El señor octogenario estaba sentado sobre la roca, colocada al lado de la puerta trasera de su morada campestre. Sus deterioradas e hinchadas manos, desplomadas sobre las rodillas, soportaban la lasitud de su cuerpo de señor ya mayor. Apenas miraba al frente, sólo para lanzar breves vistazos con hastío al almendro, huérfano y solitario al lado del resto de pimpollos de otras especies, y que con tanto esmero había cuidado su esposa los últimos tres años de su existencia. Se armó de coraje y decidió fijar la visión sobre éste, aunque con cierto rencor, pues sentía que no merecía su apreciación. Varios años se mantenía con vida el vegetal, pero nunca había observado en todo ese tiempo la mudanza del color de su tronco; permanecía verde, endeble y enjuto, como si se negara a evolucionar desde la adolescencia a la madurez. Ni frutos maduraban en su ramaje, siempre estaba vacío de hojas año tras año, mas no de su perenne gama rosácea, tal como si buscase perpetuar un eterno embarazo más allá de los nueve meses. Aparentaba ser un árbol frágil e inservible, pero con cierto donaire. Sus delicadas flores vivían en las ramas, amontonadas, formando de manera fascinante algún que otro trío e incluso cuartetos y quintetos, imperturbables. Pero el hombre ya no lo quería en su plantación. Siempre había pensado que ese ser vivo sin habla se le rebelaba.
–Acabaré contigo, maldito almendro. Ayer no me diste opción, pero hoy lo haré. Rosaura te sembró, pero yo te arrancaré. –gruñó el dueño con leve enojo.
Se levantó del rocoso asiento, algo torpe, a la vez que emitía un jadeo de cansancio, y se aproximó con lentitud hasta encontrarse a pocos metros del mismo. Al costado había un hacha clavada sobre un pequeño tronco talado. Tensó la mandíbula y frunció el ceño para proporcionarse arrojo a sí mismo, y aún con debilidad agarró la herramienta. Hizo ademán de golpear el filo contra la delgada corteza aceitunada, pero las fuerzas le flaquearon. Lanzó el utensilio a la arenosa tierra labrada, y se dejó abatir.
– ¿Por qué no me dejas acabar contigo, miserable? Nunca me serviste. Sólo le fuiste útil a Rosaura.
–refunfuñó mientras derrumbaba la mirada a sus pies.
El colérico longevo permaneció mudo un instante, como si pretendiese escuchar la respuesta del almendro, sin embargo éste se limitó a contestarle con una trivial agitación de sus ramas, movidas por una corriente de brisa fresca. Y tras ello, percibió el silencio de varios segundos infinitos.
–Siempre se lo recordaba. Las cosas se hacen a mi manera y en mi huerto mando yo. Eso le decía. Pero ella nunca hacía caso. –continuó con cierta rabia contenida.
Se sentó fatigoso bajo la floreada copa del árbol, y apoyó su columna sobre él. Cerró los párpados y relajó sus manos a ambos lados de su torso ausente.
–Ella siempre se reía… Demasiado despreocupada era. Siempre danzando como una ingenua, como una niña. Y yo le reñía. –siguió con su discurso, mientras transmutaba su estado de ánimo. –Ni descendientes me dejó. Ni un hijo me pudo dar… –finalizó con un hilo de voz.
Volvió a reinar el silencio, pero el viento ya no estremeció de nuevo los esqueléticos brazos de madera del almendro. El hombre abrió la boca, que había dejado sellada, para pronunciar con resentimiento alguna otra frase; pero apenas se lo permitieron las cuerdas vocales.

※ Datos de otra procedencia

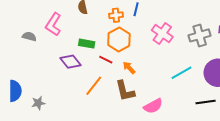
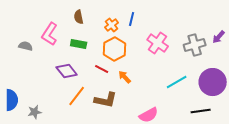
orange cross: (116, 15) -> (112, 25), turned -32
green rectangle: (87, 44) -> (79, 44), moved
orange line: (94, 86) -> (77, 96), moved
brown L-shape: (125, 91) -> (106, 100), moved, turned -65

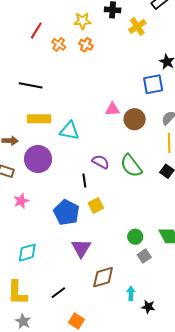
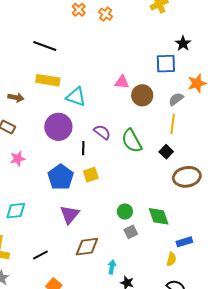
purple circle: (38, 159) -> (58, 127), moved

Le brillaron las pupilas.
–Rosaura… Rosaura… –musitó. –Tan bonita siempre, tan coqueta… con las flores que te colocabas en el cabello…

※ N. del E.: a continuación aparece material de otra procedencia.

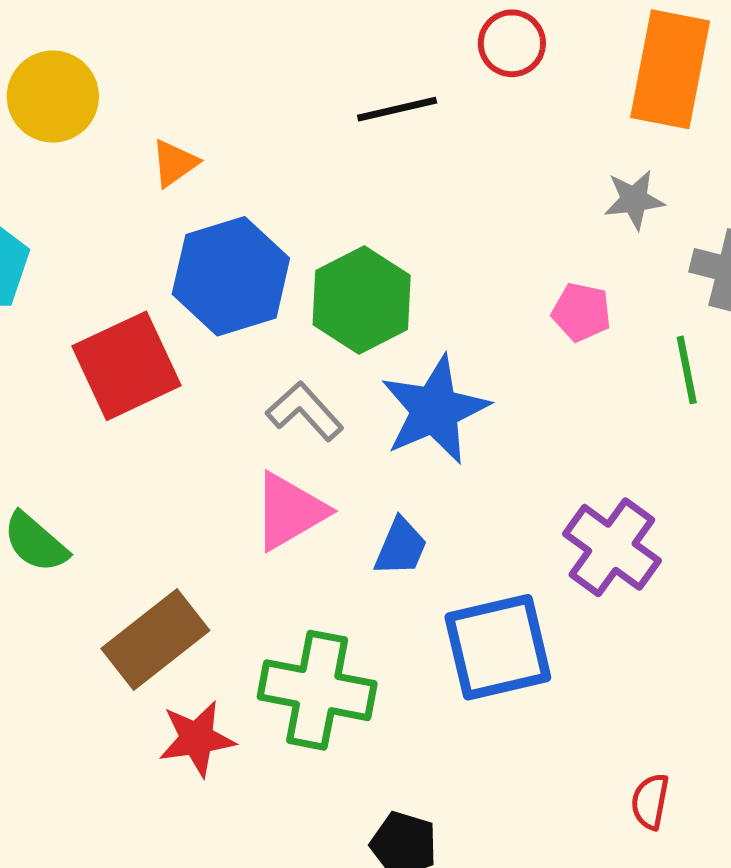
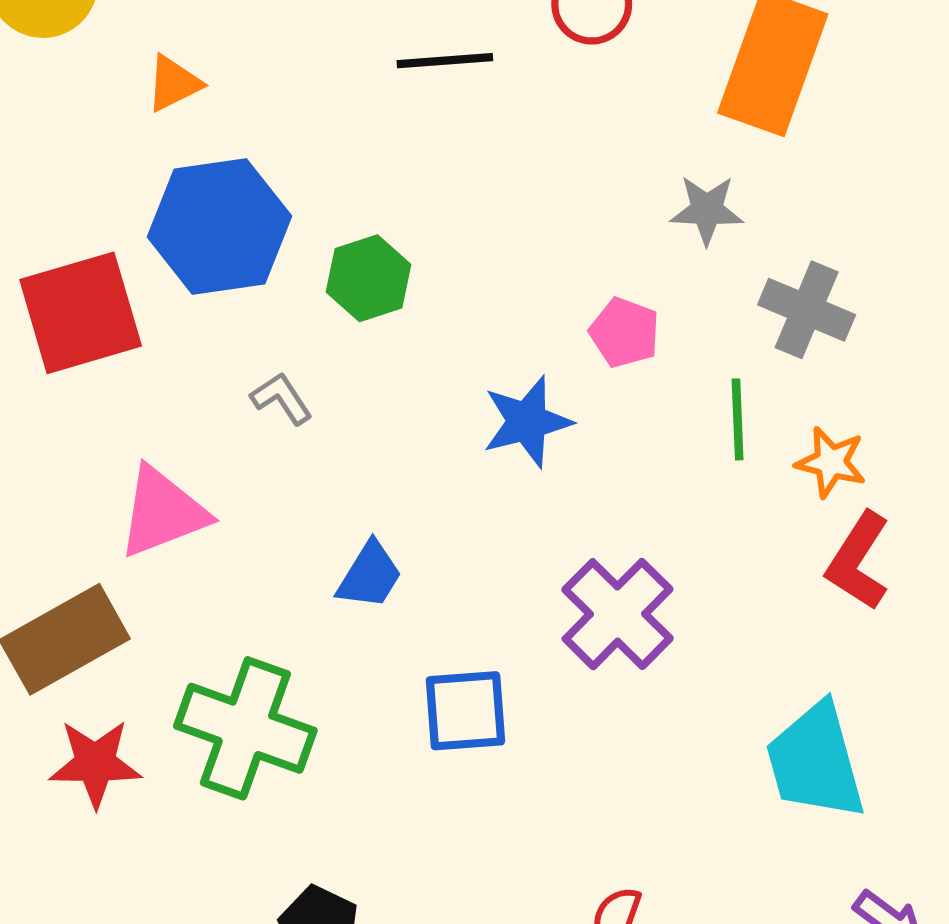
green hexagon: (362, 300) -> (369, 278), size x0.7
blue star: (435, 410) -> (527, 422), moved, size x0.7
gray L-shape: (305, 411) -> (282, 398), size x0.7
pink triangle: (290, 511) -> (162, 512), moved
blue square: (498, 647) -> (465, 711), size x0.7

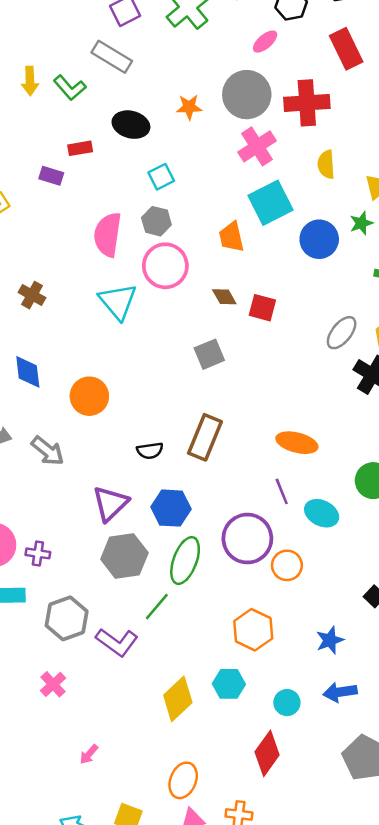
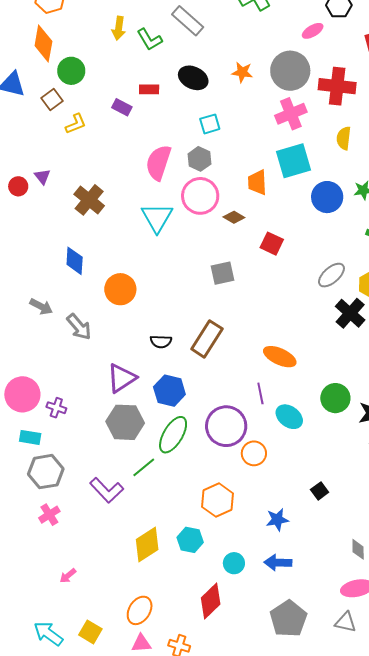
brown cross: (32, 295) -> (89, 200), size x1.4
brown diamond: (224, 297) -> (234, 217), moved, turned -40
gray hexagon: (67, 618) -> (46, 472), moved

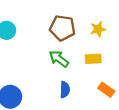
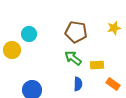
yellow star: (98, 29) -> (114, 28), moved
yellow rectangle: (93, 59) -> (97, 65), moved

El abuelo terminó de debilitarse, y comenzó a respirar fuerte mientras entraba en un estado onírico. De inmediato, tras su espalda el color esmeralda de la corteza comenzó a oscurecerse y a adquirir una robustez inusual, de forma paulatina, y una a una, las flores que vestían la melena del almendro fueron desprendiéndose de sus asideros, gráciles como lágrimas, ligeras, tenues. Se quedó el árbol en completa desnudez sobre un vivo manto aromático, y la última de ellas cayó sobre sus arrugados labios, a la par que se deslizaba con sutileza.
Y al fin, de un brote nació un incipiente almendruco.